Désextinction : limites d’une science émergente et enjeux économiques

La désextinction, une science en devenir
Rouvrir le chapitre des espèces disparues n’est pas seulement une idée de fiction selon certains chercheurs, qui explorent ce que l’on appelle la désextinction. Cette discipline, encore émergente, suscite à la fois des promesses et des interrogations sur son utilité, ses limites et les risques potentiels associés à la remise en vie d’animaux éteints, tout en interrogeant les priorités de conservation actuelles.
Des repères clairs pour un débat
Selon Lionel Cavin, co-auteur et directeur du Muséum d’histoire naturelle de Genève, ce champ n’est pas aussi extraordinaire qu’on pourrait l’imaginer; il rappelle que les scénarios de désextinction ne se produiraient pas comme dans les films. Certains présentent même cette démarche comme une réponse à l’extinction, ce qui a motivé l’écriture de l’ouvrage.
Le cas du loup sinistre et les limites de l’approche génétique
Nadir Alvarez, co-auteur et directeur du Muséum cantonal des sciences naturelles du canton de Vaud, met en garde contre les promesses formulées par certains groupes privés: il ne s’agit pas de « désextinction » au sens strict, mais de modifications génétiques sur des animaux existants pour obtenir des ressemblances avec des espèces disparues.
‘Dans le cas du loup sinistre, ce n’est qu’un OGM de loup gris avec un certain nombre de modifications ponctuelles’, affirme-t-il. ‘Certes, c’est une prouesse technique, mais n’appelons pas cela une désextinction.’ Il précise qu’on peut surtout parler d’une chimère vivante, dont le génome a été légèrement modifié pour évoquer une espèce disparue.
Les auteurs présentent l’ouvrage comme un cadre pour aborder la question de l’extinction, tout en indiquant que les techniques envisagées pourraient, à terme, contribuer à lutter contre la perte de biodiversité, sans faire naître d’espoir démesuré.

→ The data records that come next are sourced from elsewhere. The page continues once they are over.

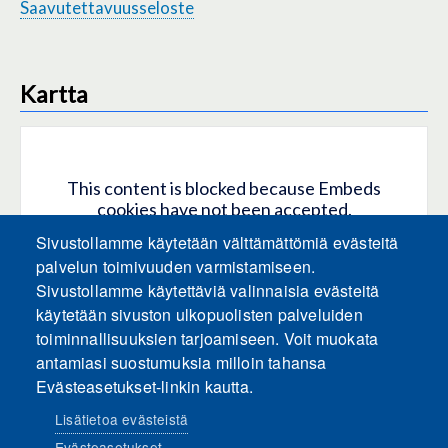
Saavutettavuusseloste
Kartta
This content is blocked because Embeds
cookies have not been accepted.
Sivustollamme käytetään välttämättömiä evästeitä
HYVÄKSY KAIKKI EVÄSTEET
palvelun toimivuuden varmistamiseen.
Sivustollamme käytettäviä valinnaisia evästeitä
käytetään sivuston ulkopuolisten palveluiden
Only accept Embeds cookies
toiminnallisuuksien tarjoamiseen. Voit muokata
antamiasi suostumuksia milloin tahansa
Evästeasetukset-linkin kautta.
Lisätietoa evästeistä
Evästeasetukset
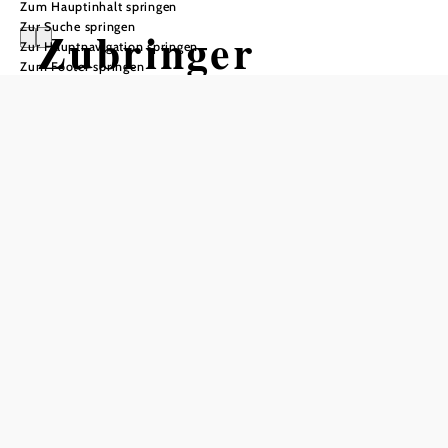
Zum Hauptinhalt springen
Zur Suche springen
Zubringer
Zur Hauptnavigation springen
Zum Footer springen
Höllenstein
Mountainbiketour ausgehend von
Höldrichsmühle
Schwierigkeit: leicht
Distanz: 6,55 km
Dauer: 1:10 h
Aufstieg: 374 Hm
Abstieg: 1 Hm
In Merkliste speichern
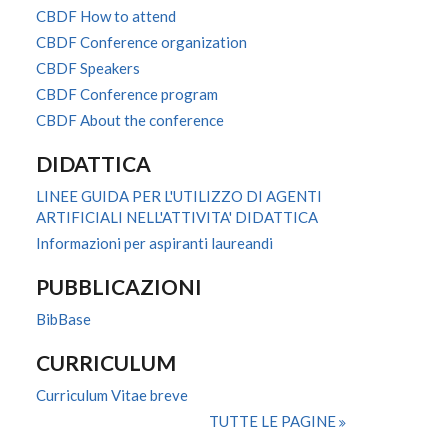
CBDF How to attend
CBDF Conference organization
CBDF Speakers
CBDF Conference program
CBDF About the conference
DIDATTICA
LINEE GUIDA PER L'UTILIZZO DI AGENTI
ARTIFICIALI NELL'ATTIVITA' DIDATTICA
Informazioni per aspiranti laureandi
PUBBLICAZIONI
BibBase
CURRICULUM
Curriculum Vitae breve
TUTTE LE PAGINE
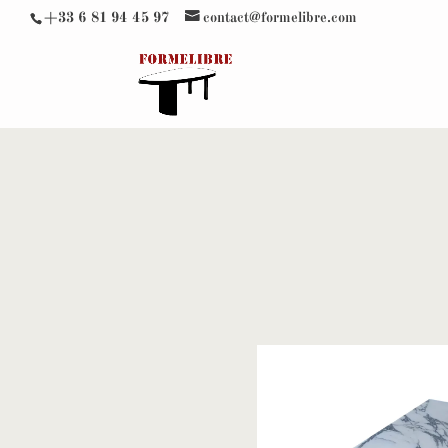
+33 6 81 94 45 97
contact@formelibre.com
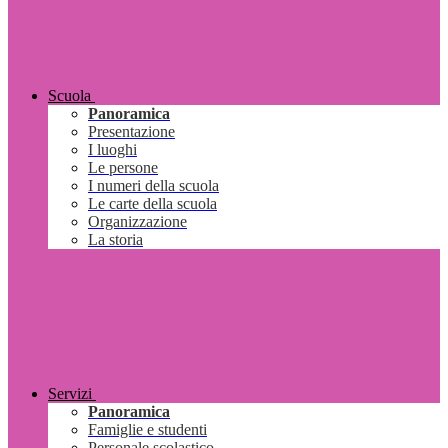
Scuola
Panoramica
Presentazione
I luoghi
Le persone
I numeri della scuola
Le carte della scuola
Organizzazione
La storia
Servizi
Panoramica
Famiglie e studenti
Personale scolastico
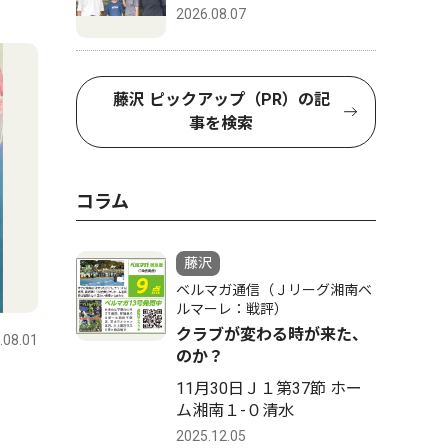
2026.08.07
4
5
藤沢 ピックアップ（PR）の記
事を検索
コラム
藤沢
経済
人物風土
ベルマガ通信（Ｊリーグ湘南ベ
ルマーレ：戦評）
クラブが変わる時が来た、
.08.01
藤沢
2024.06.28
藤沢
のか？
名店ビルなど３棟一体開発
中学軟式
11月30日Ｊ１第37節 ホー
２０２７年夏に営業終了
ム湘南１-０清水
の監督を
2025.12.05
ん 本町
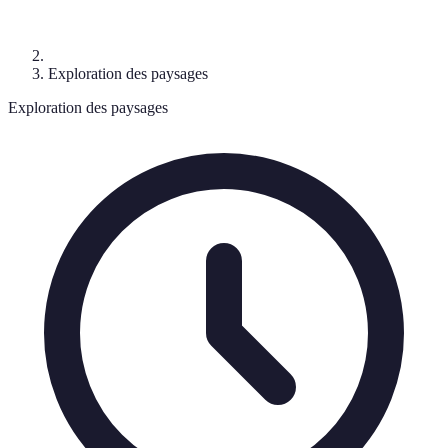
Exploration des paysages
Exploration des paysages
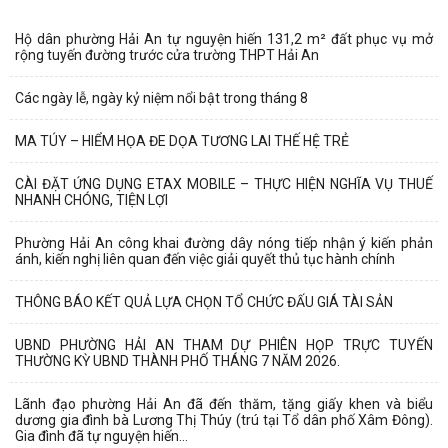
Hộ dân phường Hải An tự nguyện hiến 131,2 m² đất phục vụ mở
rộng tuyến đường trước cửa trường THPT Hải An
Các ngày lễ, ngày kỷ niệm nổi bật trong tháng 8
MA TÚY – HIỂM HỌA ĐE DỌA TƯƠNG LAI THẾ HỆ TRẺ
CÀI ĐẶT ỨNG DỤNG ETAX MOBILE – THỰC HIỆN NGHĨA VỤ THUẾ
NHANH CHÓNG, TIỆN LỢI
Phường Hải An công khai đường dây nóng tiếp nhận ý kiến phản
ánh, kiến nghị liên quan đến việc giải quyết thủ tục hành chính
THÔNG BÁO KẾT QUẢ LỰA CHỌN TỔ CHỨC ĐẤU GIÁ TÀI SẢN
UBND PHƯỜNG HẢI AN THAM DỰ PHIÊN HỌP TRỰC TUYẾN
THƯỜNG KỲ UBND THÀNH PHỐ THÁNG 7 NĂM 2026.
Lãnh đạo phường Hải An đã đến thăm, tặng giấy khen và biểu
dương gia đình bà Lương Thị Thúy (trú tại Tổ dân phố Xâm Đông).
Gia đình đã tự nguyện hiến...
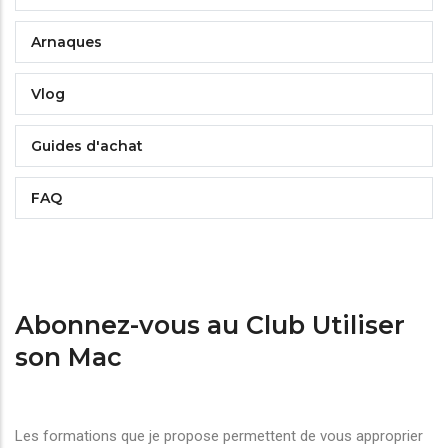
Arnaques
Vlog
Guides d'achat
FAQ
Abonnez-vous au Club Utiliser
son Mac
Les formations que je propose permettent de vous approprier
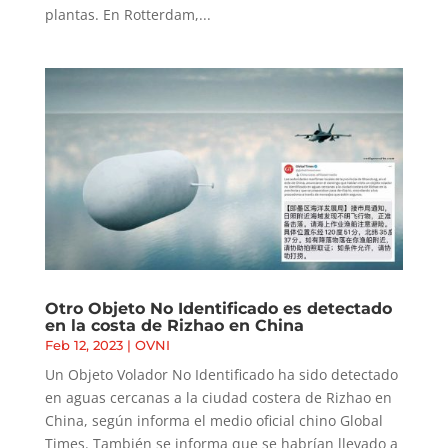
plantas. En Rotterdam,...
Otro Objeto No Identificado es detectado
en la costa de Rizhao en China
Feb 12, 2023
|
OVNI
Un Objeto Volador No Identificado ha sido detectado
en aguas cercanas a la ciudad costera de Rizhao en
China, según informa el medio oficial chino Global
Times. También se informa que se habrían llevado a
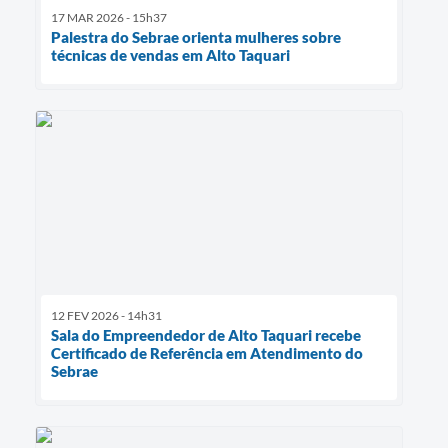
17 MAR 2026 - 15h37
Palestra do Sebrae orienta mulheres sobre
técnicas de vendas em Alto Taquari
12 FEV 2026 - 14h31
Sala do Empreendedor de Alto Taquari recebe
Certificado de Referência em Atendimento do
Sebrae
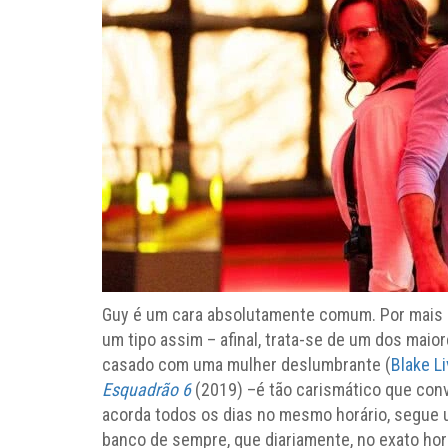
Guy é um cara absolutamente comum. Por mais
um tipo assim – afinal, trata-se de um dos maio
casado com uma mulher deslumbrante (
Blake Li
Esquadrão 6
(2019) –é tão carismático que con
acorda todos os dias no mesmo horário, segue u
banco de sempre, que diariamente, no exato hor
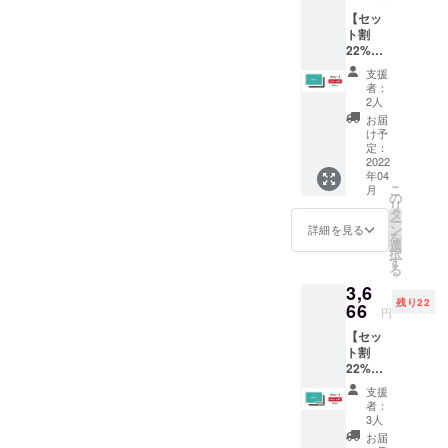
お選び
ださい
【セッ
くださ
※日本語
ト割
い ■４
は最大
22%OF
月中旬
15文
F】
を目安
字、英
支援
Macy
にお届
語は最
者：
カード
けを予
大23文
2人
２枚
定して
字まで
お届
（印字
おりま
印字可
け予
なし）
す ■製
定：
能です
■価格：
2022
品発送
※超過し
年04
3,089円
日より
ている
こ
月
（税
３ヶ月
の
文字は
リ
込・送
の製品
タ
省略さ
ー
料込）
保証あ
ン
れます
詳細を見る
を
■３色か
り ■備
選
ので、
択
らお好
考欄に
す
ご了承
る
みのカ
プリン
くださ
3,6
ラーを
トした
い
残り22
お選び
66
い文字
円
くださ
を記入
【セッ
い ■４
してく
ト割
月中旬
ださい
22%OF
を目安
※日本語
F】
にお届
は最大
支援
Macy
けを予
15文
者：
カード
定して
字、英
3人
２枚
おりま
語は最
お届
（印字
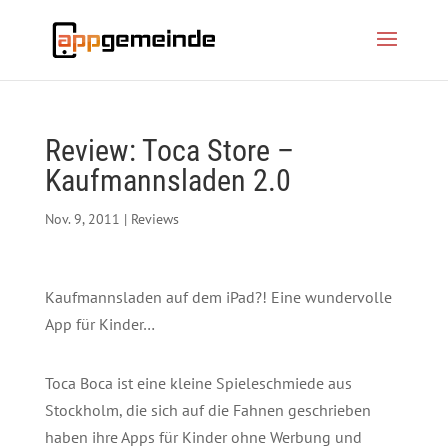
Review: Toca Store –
Kaufmannsladen 2.0
Nov. 9, 2011
|
Reviews
Kaufmannsladen auf dem iPad?! Eine wundervolle
App für Kinder…
Toca Boca ist eine kleine Spieleschmiede aus
Stockholm, die sich auf die Fahnen geschrieben
haben ihre Apps für Kinder ohne Werbung und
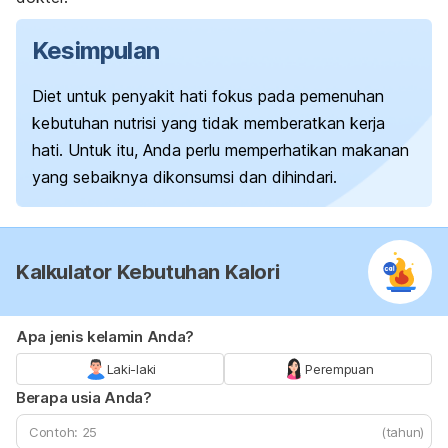
Kesimpulan
Diet untuk penyakit hati fokus pada pemenuhan
kebutuhan nutrisi yang tidak memberatkan kerja
hati. Untuk itu, Anda perlu memperhatikan makanan
yang sebaiknya dikonsumsi dan dihindari.
Kalkulator Kebutuhan Kalori
Apa jenis kelamin Anda?
Laki-laki
Perempuan
Berapa usia Anda?
(tahun)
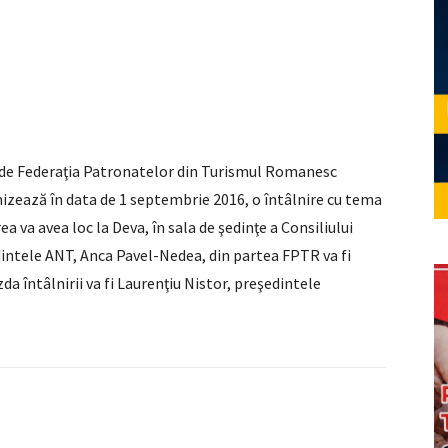
 de Federaţia Patronatelor din Turismul Romanesc
izează în data de 1 septembrie 2016, o întâlnire cu tema
va avea loc la Deva, în sala de şedinţe a Consiliului
dintele ANT, Anca Pavel-Nedea, din partea FPTR va fi
 întâlnirii va fi Laurenţiu Nistor, preşedintele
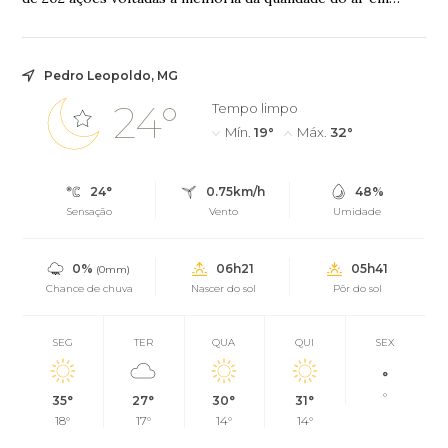
municípios prioritários do estado
Pedro Leopoldo, MG
24°
Tempo limpo
Mín.
19°
Máx.
32°
24°
0.75km/h
48%
Sensação
Vento
Umidade
0%
06h21
05h41
(0mm)
Chance de chuva
Nascer do sol
Pôr do sol
SEG
TER
QUA
QUI
SEX
°
°
35°
27°
30°
31°
18°
17°
14°
14°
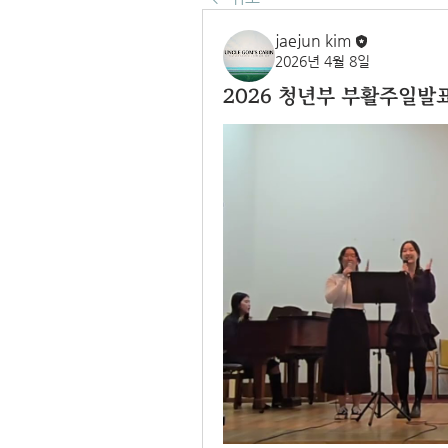
jaejun kim
2026년 4월 8일
2026 청년부 부활주일발ᄑ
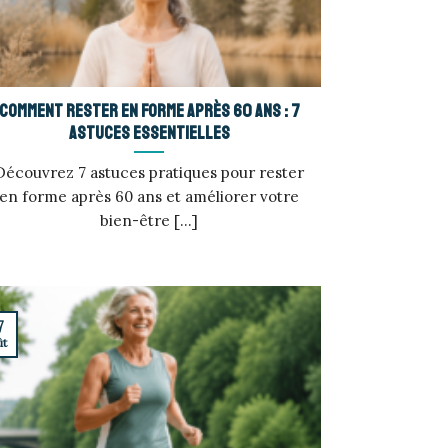
Comment rester en forme après 60 ans : 7
astuces essentielles
Découvrez 7 astuces pratiques pour rester
en forme après 60 ans et améliorer votre
bien-être [...]
7
ût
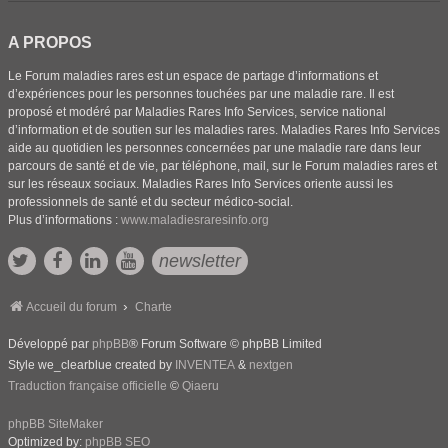
A PROPOS
Le Forum maladies rares est un espace de partage d’informations et
d’expériences pour les personnes touchées par une maladie rare. Il est
proposé et modéré par Maladies Rares Info Services, service national
d’information et de soutien sur les maladies rares. Maladies Rares Info Services
aide au quotidien les personnes concernées par une maladie rare dans leur
parcours de santé et de vie, par téléphone, mail, sur le Forum maladies rares et
sur les réseaux sociaux. Maladies Rares Info Services oriente aussi les
professionnels de santé et du secteur médico-social.
Plus d’informations :
www.maladiesraresinfo.org
newsletter
Accueil du forum
Charte
Développé par
phpBB
® Forum Software © phpBB Limited
Style we_clearblue created by
INVENTEA
&
nextgen
Traduction française officielle
©
Qiaeru
phpBB SiteMaker
Optimized by:
phpBB SEO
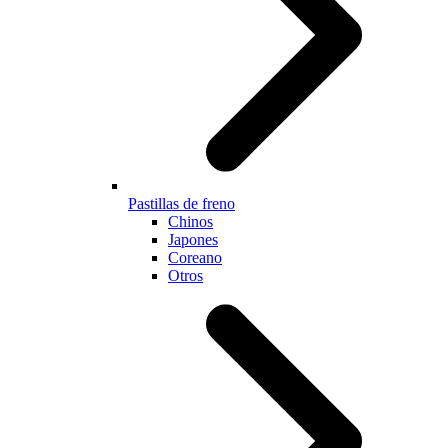
Pastillas de freno
Chinos
Japones
Coreano
Otros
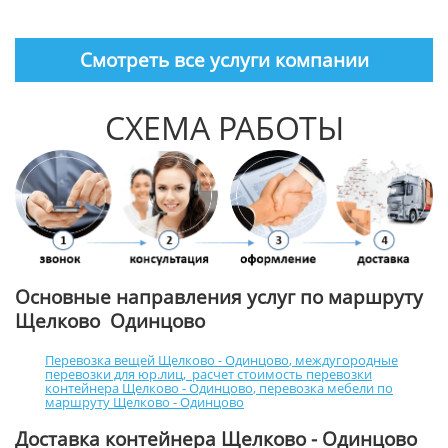
Смотреть все услуги компании
СХЕМА РАБОТЫ
Основные направления услуг по маршруту
Щелково Одинцово
Перевозка вещей Щелково - Одинцово
,
междугородные
перевозки для юр.лиц
,
расчет стоимость перевозки
контейнера Щелково - Одинцово
,
перевозка мебели по
маршруту Щелково - Одинцово
Доставка контейнера Щелково - Одинцово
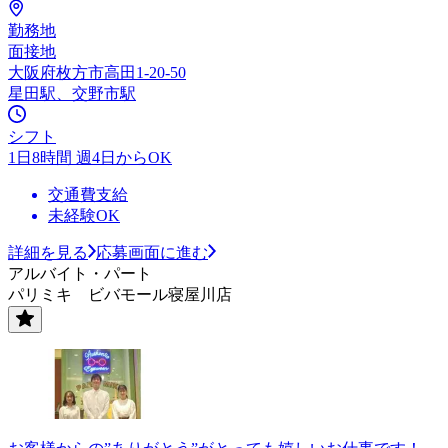
勤務地
面接地
大阪府枚方市高田1-20-50
星田駅、交野市駅
シフト
1日8時間 週4日からOK
交通費支給
未経験OK
詳細を見る
応募画面に進む
アルバイト・パート
パリミキ ビバモール寝屋川店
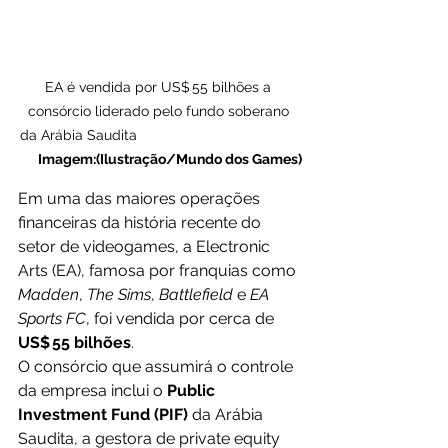
EA é vendida por US$ 55 bilhões a 
consórcio liderado pelo fundo soberano 
da Arábia Saudita                                         
Imagem:(Ilustração/Mundo dos Games)
Em uma das maiores operações 
financeiras da história recente do 
setor de videogames, a Electronic 
Arts (EA), famosa por franquias como 
Madden
, 
The Sims
, 
Battlefield
 e 
EA 
Sports FC
, foi vendida por cerca de 
US$ 55 bilhões
. 
O consórcio que assumirá o controle 
da empresa inclui o 
Public 
Investment Fund (PIF)
 da Arábia 
Saudita, a gestora de private equity 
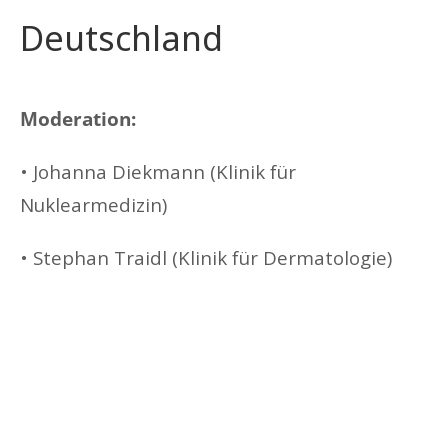
Deutschland
Moderation:
• Johanna Diekmann (Klinik für
Nuklearmedizin)
• Stephan Traidl (Klinik für Dermatologie)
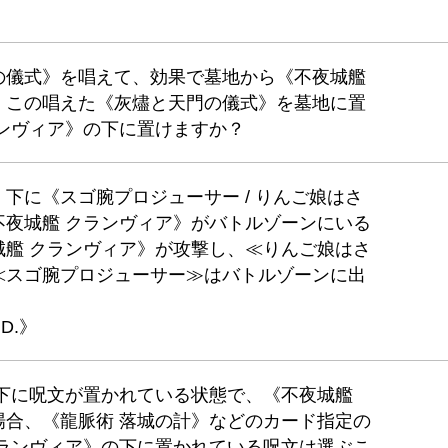
の儀式》を唱えて、効果で墓地から《不夜城艦
。この唱えた《灰燼と天門の儀式》を墓地に置
ンヴィア》の下に置けますか？
下に《スゴ腕プロジューサー / りんご娘はさ
不夜城艦 クランヴィア》がバトルゾーンにいる
城艦 クランヴィア》が攻撃し、≪りんご娘はさ
≪スゴ腕プロジューサー≫はバトルゾーンに出
.D.》
の下に呪文が置かれている状態で、《不夜城艦
場合、《龍脈術 落城の計》などのカード指定の
クランヴィア》の下に置かれている呪文は選ぶこ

Des enjeux économiques avant tout, selon les auteurs
Pour Cavin, l’enjeu économique est central et souvent sous-tendu par des gains estimés « en milliards ». Cette dynamique explique en partie le choix de reproduire des espèces emblématiques comme le mammouth, non pas pour résoudre l’effondrement de la biodiversité, mais pour attirer l’attention et certains financements.
Selon Alvarez, le véritable business model viserait plutôt une diversification des compétences en génétique afin d’alimenter d’autres secteurs, notamment l’agronomie et la médecine, plutôt que de ressusciter des espèces éteintes. « Le véritable business plan, c’est de se diversifier dans un maximum de secteurs pour occuper d’autres marchés », résume-t-il.
L’idée que la désextinction pourrait compenser la perte de biodiversité est jugée illusoire par les deux auteurs. Ils soulignent aussi que certains commentaires publics, comme ceux évoqués par des responsables politiques, peuvent être trompeurs quant à l’utilité réelle de ces recherches.
Derrière ces réflexions, la démonstration souligne surtout le rôle de la génétique et de ses applications possibles dans d’autres domaines, tout en rappelant la prudence nécessaire face à des promesses qui ne se réalisent pas immédiatement.